“But surely they must know——”

“That they will throw Ashraf Ali into the arms of Ethiopia, and extend Scythian influence down to our very borders, thanks to the way in which Fath-ud-Din has been allowed practically to repudiate Sir Dugald Haigh’s treaty? Why, Georgie, that’s just the sort of thing these fellows never see until it comes to pass. Then they lament that the world is so dreadfully out of joint, and say it all springs from our ingrained suspiciousness.”

“But, Dick, you wouldn’t countenance such a breach of faith?”

“No, I told Ashraf Ali so—told him he would hear of my resignation first. Funny thing, isn’t it, to take a man who knows the frontier as I do, and let him give five of the best years of his life to working for it night and day, and then to send a jack-in-office who has never seen it to reverse all he’s done? It’s a queer world, Georgie. But we’ll retire with clean hands, at any rate, you and I, and taste the modest joys of the pensioned in a suburban flat, with a five-pound note at Christmas-time from Mab and her Commissioner to help us along.”
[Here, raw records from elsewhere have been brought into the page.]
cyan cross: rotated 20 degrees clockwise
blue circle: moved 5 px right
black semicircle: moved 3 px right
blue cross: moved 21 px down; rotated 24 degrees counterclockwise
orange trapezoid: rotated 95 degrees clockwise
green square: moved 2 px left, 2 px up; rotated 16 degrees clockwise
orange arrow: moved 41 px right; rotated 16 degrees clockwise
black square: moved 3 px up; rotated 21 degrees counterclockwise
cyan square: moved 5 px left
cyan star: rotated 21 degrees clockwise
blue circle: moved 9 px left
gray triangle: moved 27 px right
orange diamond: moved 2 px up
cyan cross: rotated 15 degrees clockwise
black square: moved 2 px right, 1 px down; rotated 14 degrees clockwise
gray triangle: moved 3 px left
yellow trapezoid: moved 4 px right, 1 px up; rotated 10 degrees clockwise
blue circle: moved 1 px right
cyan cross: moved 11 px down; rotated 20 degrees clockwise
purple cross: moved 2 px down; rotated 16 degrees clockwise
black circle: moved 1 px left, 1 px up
Georgia could not trust herself to speak. She was holding Dick’s hand in hers, and smoothing his coat-cuff industriously.

“Well, never say die!” he went on. “I may get a berth in some Colonial defence force yet, and from that giddy height we’ll smile superior upon a jeering world, serenely conscious that we can do without the five-pound note.”
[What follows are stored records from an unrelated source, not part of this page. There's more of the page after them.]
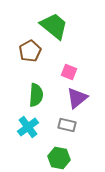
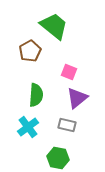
green hexagon: moved 1 px left
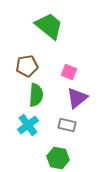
green trapezoid: moved 5 px left
brown pentagon: moved 3 px left, 15 px down; rotated 20 degrees clockwise
cyan cross: moved 2 px up
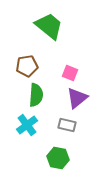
pink square: moved 1 px right, 1 px down
cyan cross: moved 1 px left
At one time Georgia would not have lost a moment in reminding him that she could in any case return to the active practice of her profession, but now she would not even suggest to Dick that last humiliation of living upon his wife’s earnings. Instead, she lifted his hand to her lips.

“We shan’t mind poverty, dear. We shall have been true to our people, and besides, your resignation may save the frontier. It will come out why you retired, and when once the reason is known, public opinion will be roused, and the Government will have to return to the old policy, even though we may not be here to carry it out. But oh, Dick, how can you speak civilly to Mr Burgrave after this?”

“Why, Georgie, the difficulty would be to speak uncivilly to him. The man is so wrapt up in his own greatness that he can’t imagine any one’s venturing to differ from him. He sweeps on like a glacier, removing all obstacles by his mere passage. The stones and rocks and things get carried along too, you know, whether they like it or not, and when the glacier has done with them it dumps them down in a neat heap, that’s all. Besides, we have to give Mab her chance.”

“If Mab marries him, I have done with her,” said Georgia, with conviction.